Breads include naan ($2.95), garlic naan ($3.95), and roti ($2.50). Rice dishes and a small selection of breads round out carbohydrate options. Most entrees arrive with rice or bread; appetizers (samosas, pakoras, tandoori prawns) run $5.95 to $9.95 and are standard across North Indian restaurants.
Lunch buffet pricing (typical for Baltimore Indian restaurants) should be verified directly; dinner is à la carte only.
How Mount Everest compares to other Baltimore Indian options
Akbar in Canton covers similar North Indian ground with a larger dining room and a more elaborate wine list. Akbar's prices run slightly higher (chicken tikka masala around $17), and the cooking leans toward refined presentations; Mount Everest serves larger, less plated portions. Attman's Deli's Indian counterpart would be Lal Qila in Hampden, which focuses on South Indian specialties (dosas, uttapam) and curries built on coconut and tamarind rather than cream and tomatoes. Choose Mount Everest for straightforward, meat-heavy North Indian cooking; choose Lal Qila if you want South Indian breadth; choose Akbar for a more formal environment and wine pairing attention.
Who Mount Everest suits and who it does not
Mount Everest works well for diners seeking classic tandoori preparation without pretension, for groups ordering family-style across multiple curries, and for those with a strong spice tolerance (the restaurant's heat levels skew toward what experienced eaters expect, not toward broad accommodation of mild preferences). It is less ideal for vegetarians planning to split a single dish (most vegetarian curries are light on protein and suit solo consumption), for those with allergies requiring detailed inquiry (staff knowledge of ingredient sourcing and preparation varies), or for diners expecting a polished or contemporary dining experience.

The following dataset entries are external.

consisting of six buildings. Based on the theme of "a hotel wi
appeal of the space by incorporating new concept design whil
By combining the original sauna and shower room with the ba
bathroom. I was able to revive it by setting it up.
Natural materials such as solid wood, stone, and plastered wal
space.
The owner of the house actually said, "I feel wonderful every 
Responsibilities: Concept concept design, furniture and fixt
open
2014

What the first visit involves
Expect to be seated quickly even without a reservation on weeknights; Friday and Saturday evenings can require a 15- to 20-minute wait. A server will bring water, and you should ask about heat levels when ordering; the restaurant's default medium is genuinely moderate-to-warm, and spice escalates meaningfully with each level. Ordering two or three curries for a group of three to four people with one bread and rice order per person prevents overordering. Paneer and vegetable dishes arrive simultaneously with or slightly before meat curries. The pace is unhurried.

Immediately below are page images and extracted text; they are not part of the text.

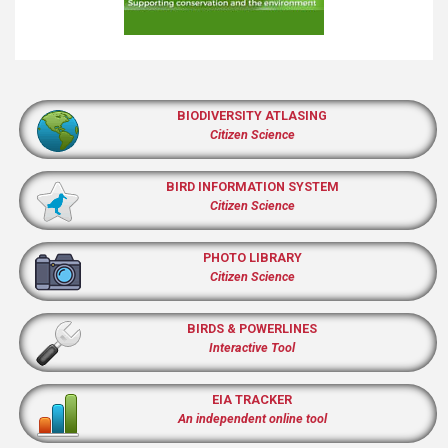
BIODIVERSITY ATLASING
Citizen Science
BIRD INFORMATION SYSTEM
Citizen Science
PHOTO LIBRARY
Citizen Science
BIRDS & POWERLINES
Interactive Tool
EIA TRACKER
An independent online tool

Hours, parking, and logistics
Mount Everest operates seven days a week, typically opening at 11 a.m. for lunch and 5 p.m. for dinner, closing at 10 p.m. or 10:30 p.m. depending on the night. Street parking along Eastern Avenue is metered and often congested; a small lot behind the restaurant accommodates roughly a dozen cars and fills early on weekend evenings. Call ahead to confirm hours during holidays.
Mount Everest anchors a reliable section of Fells Point's dining scene by delivering consistent North Indian cooking without deviation or fuss, making it the logical choice for diners who know what they want and do not want to negotiate style or search for alternatives.